Ora, oggi, la sicurezza ha fatto passi da gigante tanto che la parola non si accoppia come prima unicamente con la parola ‘circuiti’. Ha un senso più ampio e ha a che fare non solo con le prestazioni delle moto, ma anche con l’impegno e lo stress richiesto ai piloti. Che non è solo quello di guidarle.

A nessuno peraltro è sfuggito che oggi la Dorna richiede ai protagonisti della MotoGP sempre più del loro tempo, che è già ampiamente richiesto dai team e dagli sponsor. Il risultato è una geopardizzazione di coloro i quali sono i veri protagonisti dello show, come fossero semplici ingranaggi dello spettacolo, e non la risorsa più importante.

Ormai però si è raggiunto il carico di rottura, ed i piloti, da quelli miliardari ai peones che guadagnano 300.000 Euro l’anno, tanti per noi, ma sicuramente non sufficienti per affrontare una stagione che va da marzo a fine novembre, hanno cominciato a vocalizzare. A rendere pubblico il loro malessere.

E’ singolare che stiano iniziando a farlo solo ora, utilizzando unicamente la parola sicurezza, ma anche logico: si fossero lamentati del fatto che, da un anno all’altro, avrebbero dovuto fare il doppio delle gare, con lo stesso stipendio, gli avrebbero dato tutti dei fortunati milionari.

Ora, invece, di fronte al raddoppio degli incidenti, stanno iniziando ad alzare la testa, lamentandosi con la Dorna. Pubblicamente lo stanno facendo da poco, ma in modo sotterraneo hanno iniziato da un po’ a lavorare. Ed hanno ragione: se statisticamente c’erano ‘X’ incidenti durante la stagione, con il raddoppio delle partenze era inevitabile che raddoppiassero. E’ semplice matematica.

E in Dorna se ne sono accorti. L’idea di un maggior numero di wild card, ma anche delle ‘panchine lunghe’ è nata anche per questo, perché il regolamento attuale permette di non sostituire immediatamente il pilota infortunato nel Gran Premio successivo.

Ma poi cosa significa questo: il motociclismo non è il calcio, la panchina non esiste, parliamo di uno sport individuale.
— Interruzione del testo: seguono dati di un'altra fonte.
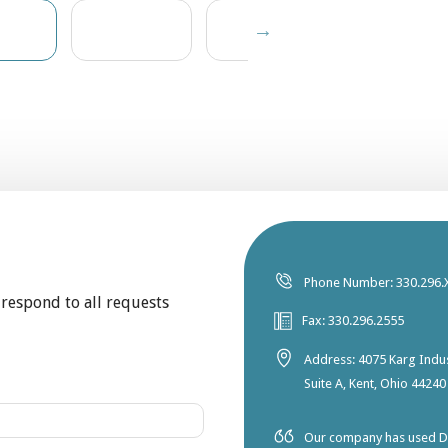
Phone Number: 330.296.
 respond to all requests
Fax: 330.296.2555
Address: 4075 Karg Indus
Suite A, Kent, Ohio 44240
Our company has used Dia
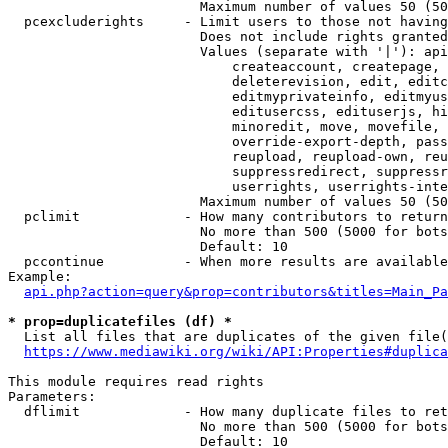
                        Maximum number of values 50 (50
  pcexcluderights     - Limit users to those not having
                        Does not include rights granted
                        Values (separate with '|'): api
                            createaccount, createpage, 
                            deleterevision, edit, editc
                            editmyprivateinfo, editmyus
                            editusercss, edituserjs, hi
                            minoredit, move, movefile, 
                            override-export-depth, pass
                            reupload, reupload-own, reu
                            suppressredirect, suppressr
                            userrights, userrights-inte
                        Maximum number of values 50 (50
  pclimit             - How many contributors to return

                        No more than 500 (5000 for bots
                        Default: 10

  pccontinue          - When more results are available
Example:

api.php?action=query&prop=contributors&titles=Main_Pa
* prop=duplicatefiles (df) *
  List all files that are duplicates of the given file(
https://www.mediawiki.org/wiki/API:Properties#duplica
This module requires read rights

Parameters:

  dflimit             - How many duplicate files to ret
                        No more than 500 (5000 for bots
                        Default: 10
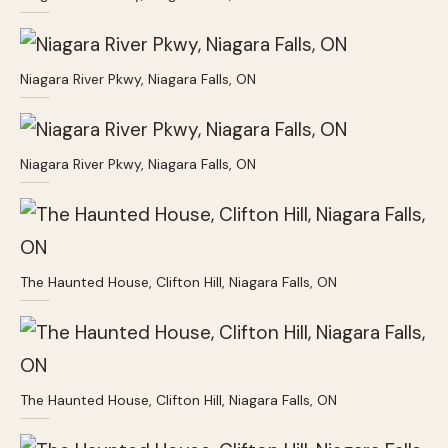
Niagara River Pkwy, Niagara Falls, ON
Niagara River Pkwy, Niagara Falls, ON
The Haunted House, Clifton Hill, Niagara Falls, ON
The Haunted House, Clifton Hill, Niagara Falls, ON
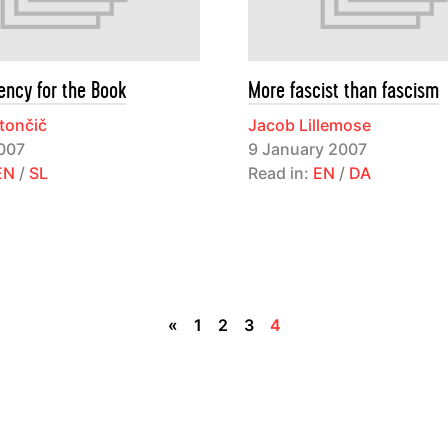
ency for the Book
More fascist than fascism
tončič
Jacob Lillemose
007
9 January 2007
EN
/
SL
Read in:
EN
/
DA
«
1
2
3
4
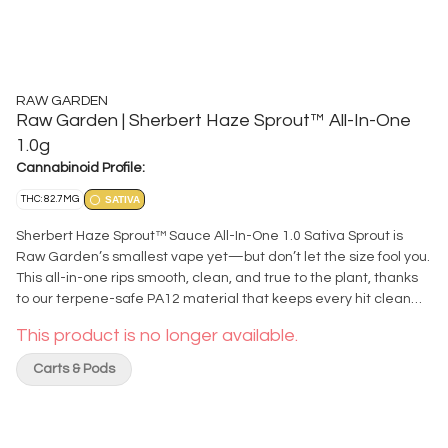
RAW GARDEN
Raw Garden | Sherbert Haze Sprout™ All-In-One
1.0g
Cannabinoid Profile:
THC: 82.7MG
SATIVA
Sherbert Haze Sprout™ Sauce All-In-One 1.0 Sativa Sprout is
Raw Garden’s smallest vape yet—but don’t let the size fool you.
This all-in-one rips smooth, clean, and true to the plant, thanks
to our terpene-safe PA12 material that keeps every hit clean
and free from contamination. No clogs, no wasted oil, no weak
This product is no longer available.
pulls. Sprout’s anti-clog overflow chamber keeps airflow fresh
from first rip to last. Three power modes let you dial in your
Carts & Pods
perfect hit, and a pre-heat function makes sure it’s ready to go
—even in the cold. USB-C rechargeable means no wasted oil to
a dead battery, and just like everything we make, Sprout is
100% cannabis, no additives, no BS. Certified Clean Green™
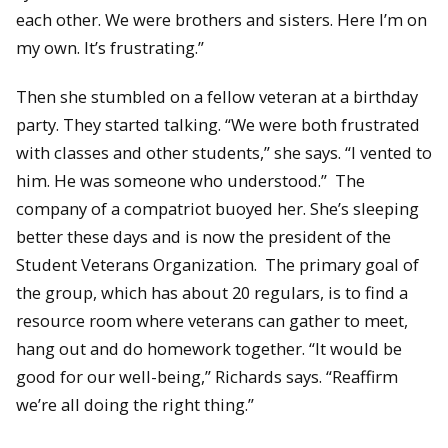
each other. We were brothers and sisters. Here I’m on
my own. It’s frustrating.”
Then she stumbled on a fellow veteran at a birthday
party. They started talking. “We were both frustrated
with classes and other students,” she says. “I vented to
him. He was someone who understood.” The
company of a compatriot buoyed her. She’s sleeping
better these days and is now the president of the
Student Veterans Organization. The primary goal of
the group, which has about 20 regulars, is to find a
resource room where veterans can gather to meet,
hang out and do homework together. “It would be
good for our well-being,” Richards says. “Reaffirm
we’re all doing the right thing.”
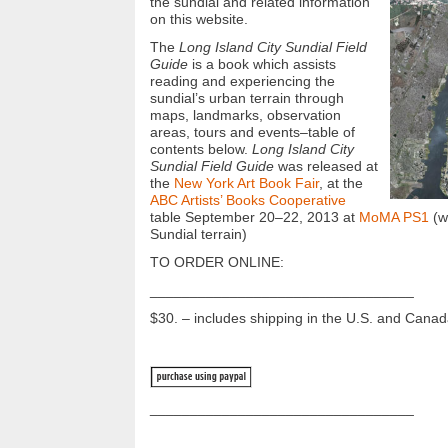
the sundial and related information
on this website.
The
Long Island City Sundial Field
Guide
is a book which assists
reading and experiencing the
sundial’s urban terrain through
maps, landmarks, observation
areas, tours and events–table of
contents below.
Long Island City
Sundial Field Guide
was released at
the
New York Art Book Fair
, at the
ABC Artists’ Books Cooperative
table September 20–22, 2013 at
MoMA PS1
(wi
Sundial terrain)
TO ORDER ONLINE:
_________________________________
$30. – includes shipping in the U.S. and Cana
_________________________________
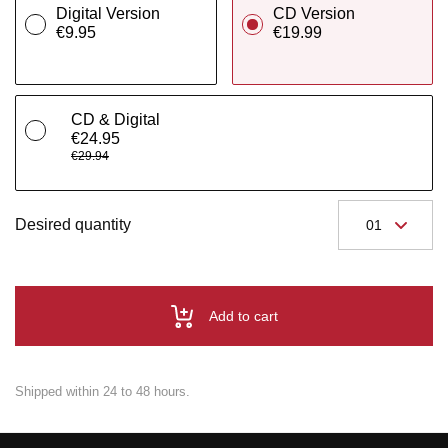
Digital Version
CD Version
€9.95
€19.99
CD & Digital
€24.95
€29.94
Desired quantity
Add to cart
Shipped within 24 to 48 hours.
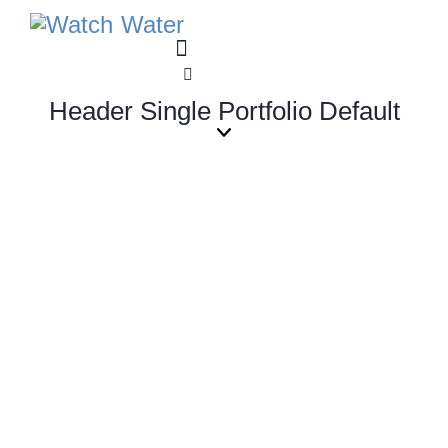
Header Single Portfolio Default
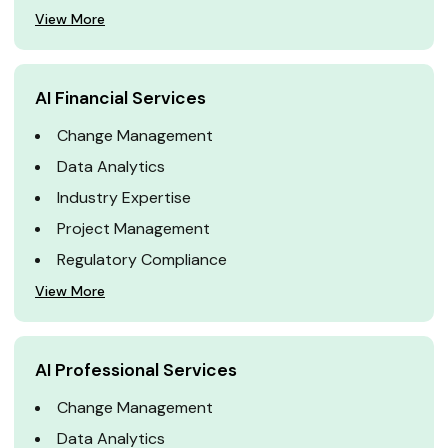
View More
AI Financial Services
Change Management
Data Analytics
Industry Expertise
Project Management
Regulatory Compliance
View More
AI Professional Services
Change Management
Data Analytics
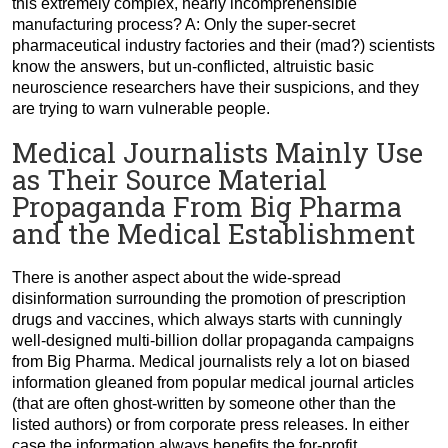
this extremely complex, nearly incomprehensible
manufacturing process? A: Only the super-secret
pharmaceutical industry factories and their (mad?) scientists
know the answers, but un-conflicted, altruistic basic
neuroscience researchers have their suspicions, and they
are trying to warn vulnerable people.
Medical Journalists Mainly Use
as Their Source Material
Propaganda From Big Pharma
and the Medical Establishment
There is another aspect about the wide-spread
disinformation surrounding the promotion of prescription
drugs and vaccines, which always starts with cunningly
well-designed multi-billion dollar propaganda campaigns
from Big Pharma. Medical journalists rely a lot on biased
information gleaned from popular medical journal articles
(that are often ghost-written by someone other than the
listed authors) or from corporate press releases. In either
case the information always benefits the for-profit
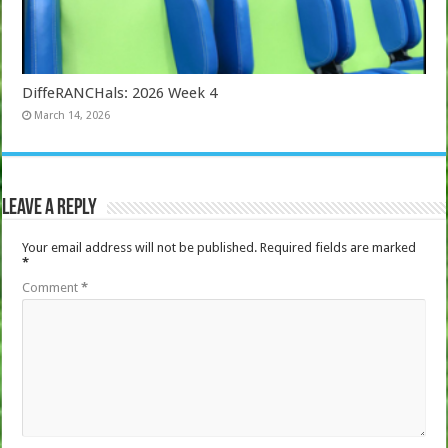
DiffeRANCHals: 2026 Week 4
March 14, 2026
Leave a Reply
Your email address will not be published.
Required fields are marked
*
Comment
*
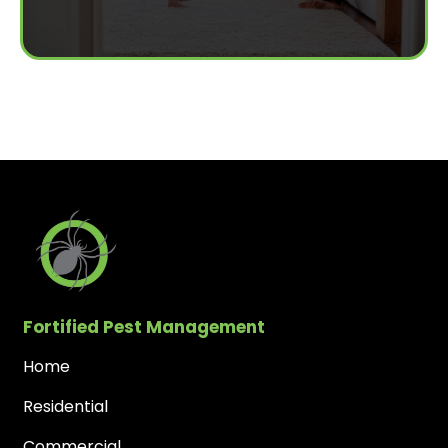
Fortified Pest Management
Home
Residential
Commercial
Cosa sarebbe cambiato per Enea Bastianini se la Ducati avesse avuto un sostituto fisso in tutti i Gran Premi in cui è mancato? Ve lo diciamo noi: niente.

Vedendo le cose sotto questo punto di vista ha perfettamente senso la richiesta di Aleix Espargaró di avere un periodo di break nel campionato di cinque settimane, per riprendersi anche fisicamente. Peccato che la logica dello sport-show, oggi, non permetta questi lunghi periodi senza Gran Premi. Si tende ad occupare tutto lo spazio possibile.
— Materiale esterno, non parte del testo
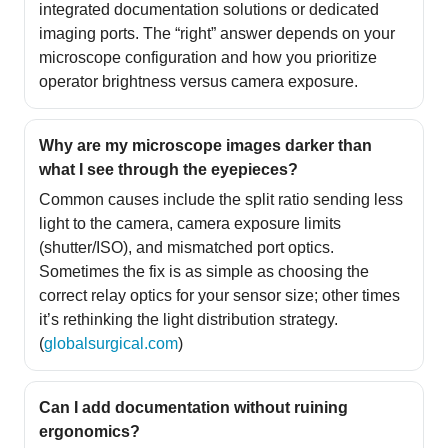
integrated documentation solutions or dedicated
imaging ports. The “right” answer depends on your
microscope configuration and how you prioritize
operator brightness versus camera exposure.
Why are my microscope images darker than
what I see through the eyepieces?
Common causes include the split ratio sending less
light to the camera, camera exposure limits
(shutter/ISO), and mismatched port optics.
Sometimes the fix is as simple as choosing the
correct relay optics for your sensor size; other times
it’s rethinking the light distribution strategy.
(
globalsurgical.com
)
Can I add documentation without ruining
ergonomics?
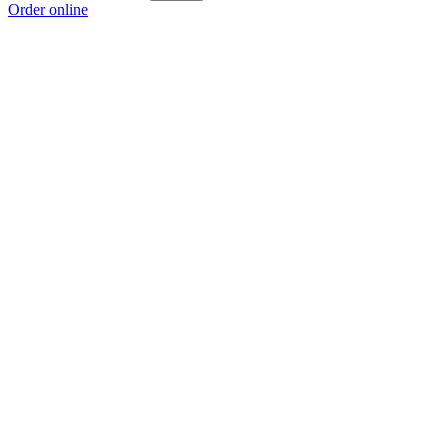
Order online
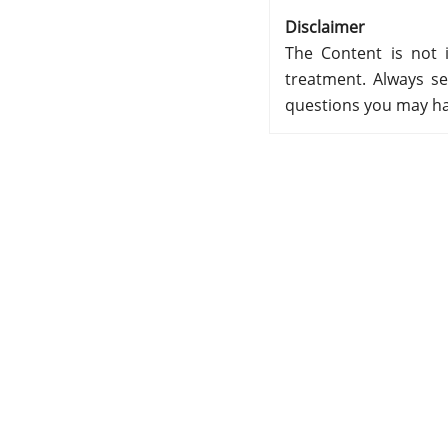
Disclaimer
The Content is not i
treatment. Always se
questions you may ha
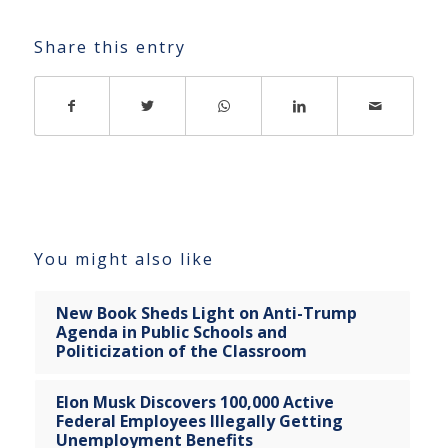
Share this entry
You might also like
New Book Sheds Light on Anti-Trump
Agenda in Public Schools and
Politicization of the Classroom
Elon Musk Discovers 100,000 Active
Federal Employees Illegally Getting
Unemployment Benefits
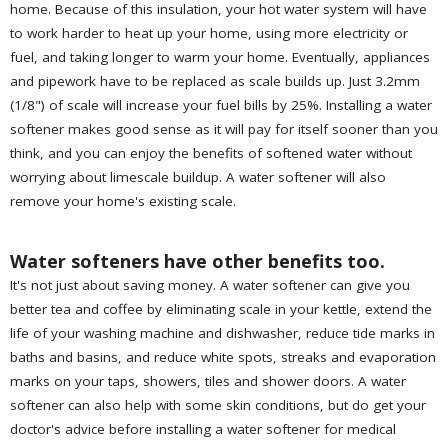
home. Because of this insulation, your hot water system will have
to work harder to heat up your home, using more electricity or
fuel, and taking longer to warm your home. Eventually, appliances
and pipework have to be replaced as scale builds up. Just 3.2mm
(1/8") of scale will increase your fuel bills by 25%. Installing a water
softener makes good sense as it will pay for itself sooner than you
think, and you can enjoy the benefits of softened water without
worrying about limescale buildup. A water softener will also
remove your home's existing scale.
Water softeners have other benefits too.
It's not just about saving money. A water softener can give you
better tea and coffee by eliminating scale in your kettle, extend the
life of your washing machine and dishwasher, reduce tide marks in
baths and basins, and reduce white spots, streaks and evaporation
marks on your taps, showers, tiles and shower doors. A water
softener can also help with some skin conditions, but do get your
doctor's advice before installing a water softener for medical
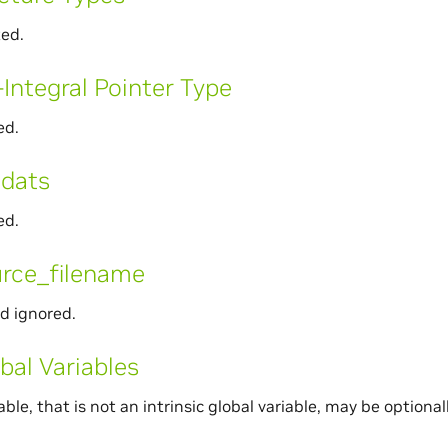
ted.
Integral Pointer Type
ed.
dats
ed.
rce_filename
d ignored.
bal Variables
able, that is not an intrinsic global variable, may be optiona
Del resto perché si è raddoppiato il numero delle gare? Ma è ovvio, perché le TV, i cui accessi erano diminuiti, hanno chiesto maggiore show. Sarebbe stato meglio pensare ad una ulteriore valorizzazione della lotta per la pole position, da sempre momento clou degli sport motoristici tanto da essere entrata come frase nell’accezione comune per indicare una prestazione straordinaria. Invece la si è praticamente annullata. Perché parlare di chi ha fatto la pole quando c’è già un vincitore di una gara? Lapalissiano, no?
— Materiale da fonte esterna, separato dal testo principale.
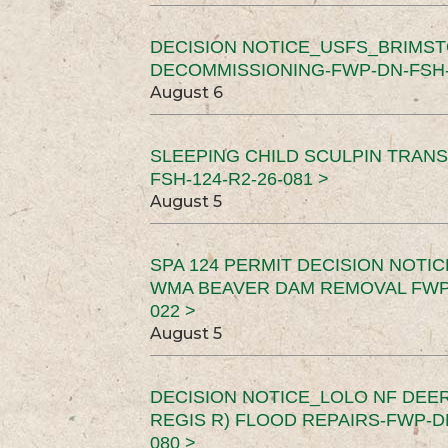
DECISION NOTICE_USFS_BRIMS
DECOMMISSIONING-FWP-DN-FSH-1
August 6
SLEEPING CHILD SCULPIN TRAN
FSH-124-R2-26-081 >
August 5
SPA 124 PERMIT DECISION NOTI
WMA BEAVER DAM REMOVAL FWP-
022 >
August 5
DECISION NOTICE_LOLO NF DEER
REGIS R) FLOOD REPAIRS-FWP-DN
080 >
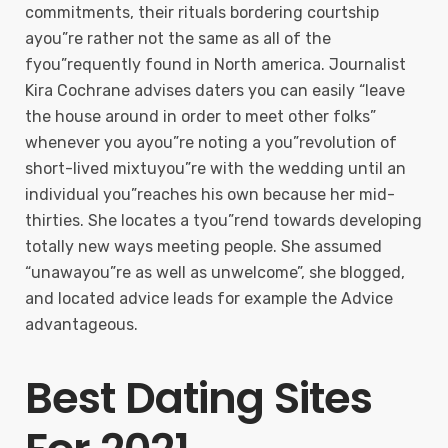
commitments, their rituals bordering courtship
ayou”re rather not the same as all of the
fyou”requently found in North america. Journalist
Kira Cochrane advises daters you can easily “leave
the house around in order to meet other folks”
whenever you ayou”re noting a you”revolution of
short-lived mixtuyou”re with the wedding until an
individual you”reaches his own because her mid-
thirties. She locates a tyou”rend towards developing
totally new ways meeting people. She assumed
“unawayou”re as well as unwelcome”, she blogged,
and located advice leads for example the Advice
advantageous.
Best Dating Sites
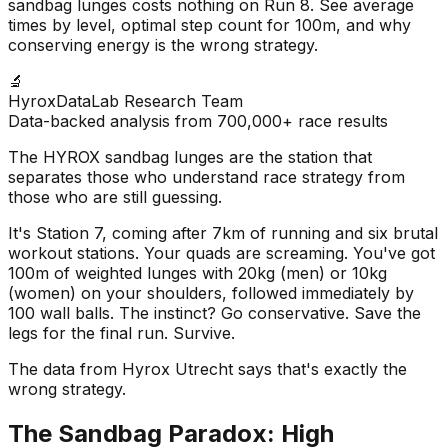
sandbag lunges costs nothing on Run 8. See average
times by level, optimal step count for 100m, and why
conserving energy is the wrong strategy.
🔬
HyroxDataLab Research Team
Data-backed analysis from 700,000+ race results
The HYROX sandbag lunges are the station that
separates those who understand race strategy from
those who are still guessing.
It's Station 7, coming after 7km of running and six brutal
workout stations. Your quads are screaming. You've got
100m of weighted lunges with 20kg (men) or 10kg
(women) on your shoulders, followed immediately by
100 wall balls. The instinct? Go conservative. Save the
legs for the final run. Survive.
The data from Hyrox Utrecht says that's exactly the
wrong strategy.
The Sandbag Paradox: High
E ritorniamo al discorso del carico di rottura. E’ uno scompenso fra ciò che è possibile sopportare, e cosa effettivamente è sopportabile da un materiale o da un gruppo di persone.

Attenzione: qui stiamo parlando dei piloti, ma il discorso coinvolge ovviamente anche tutti gli addetti ai lavori, meccanici per primi. O pensate che siano stati maggiormente compensati - ammesso che la compensazione risolva il problema - per un impegno diventato massimale?

Una piccola postilla conclusiva: nemmeno la F1 ha osato tanto, ed il rischio che corrono i piloti di farsi male seriamente è molto minore, e tante sono le risorse in più per l’intera struttura organizzativa.

Ci sono grandi cambiamenti all’orizzonte per il motociclismo, a partire da un nuovo regolamento tecnico che necessariamente dovrà vedere la luce entro la fine dell’anno, valido per il 2027. Una revisione, visto il recente calendario 2024 pubblicato nei giorni scorsi, del numero di GARE EFFETTIVAMENTE da correre, è sicuramente auspicabile.

Se invece non cambierà nulla ciò mi farà pensare, da vero boomer, che i piloti di oggi, tranne rare eccezioni che però devono manifestarsi, non allacciano nemmeno le scarpe ai loro colleghi del passato. E che tutti quei titoli mondiali schierati in una partenza della MotoGP, valgono veramente poco.